- Opening Delimiter -

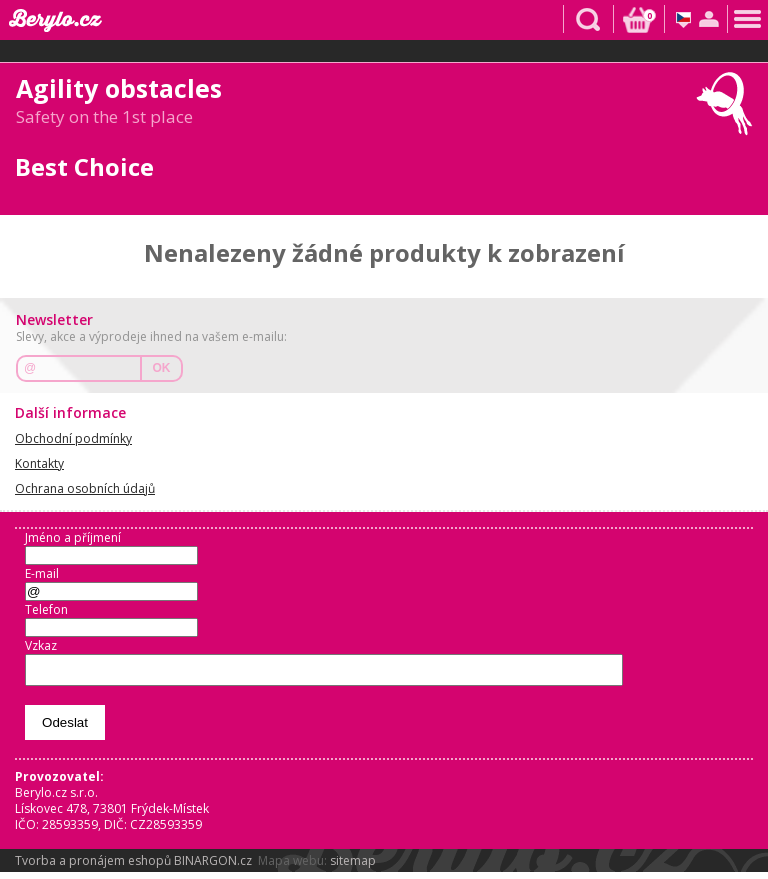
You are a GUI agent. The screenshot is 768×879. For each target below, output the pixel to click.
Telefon (46, 609)
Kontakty (39, 463)
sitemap (353, 866)
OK (162, 368)
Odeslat (65, 728)
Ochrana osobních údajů (85, 488)
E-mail (42, 573)
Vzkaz (41, 645)
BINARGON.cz (213, 866)
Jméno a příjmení (73, 537)
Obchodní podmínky (73, 438)
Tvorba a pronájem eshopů (93, 866)
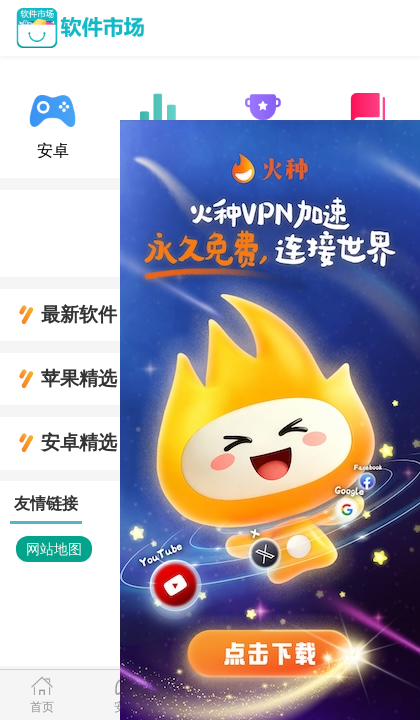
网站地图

- Closing Delimiter -

Skip the pictures and print each record exactly as it stands.

Answer space.
You are a GUI agent. The screenshot is 768×879. For each target below, output the pixel to click.
Telefon (46, 609)
Kontakty (39, 463)
sitemap (353, 866)
OK (162, 368)
Odeslat (65, 728)
Ochrana osobních údajů (85, 488)
E-mail (42, 573)
Vzkaz (41, 645)
BINARGON.cz (213, 866)
Jméno a příjmení (73, 537)
Obchodní podmínky (73, 438)
Tvorba a pronájem eshopů (93, 866)
网站地图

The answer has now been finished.